— What the exercise asks —
Everything in the entries is to be written out exactly, except for the pictures.
━━━ Dataset records
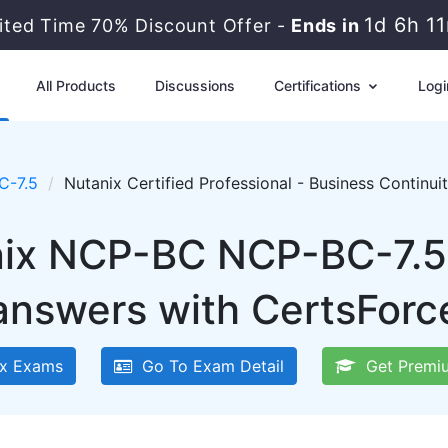
1d 6h 1
ited Time 70% Discount Offer -
Ends in
All Products
Discussions
Certifications
Logi
C-7.5
Nutanix Certified Professional - Business Continu
nix NCP-BC NCP-BC-7.5
answers with CertsForc
x Exams
Go To Exam Detail
Get Premi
━━━━━━
— Completed task —
1d 6h 1
ited Time 70% Discount Offer -
Ends in
All Products
Discussions
Certifications
Logi
C-7.5
Nutanix Certified Professional - Business Continu
nix NCP-BC NCP-BC-7.5
answers with CertsForc
x Exams
Go To Exam Detail
Get Premi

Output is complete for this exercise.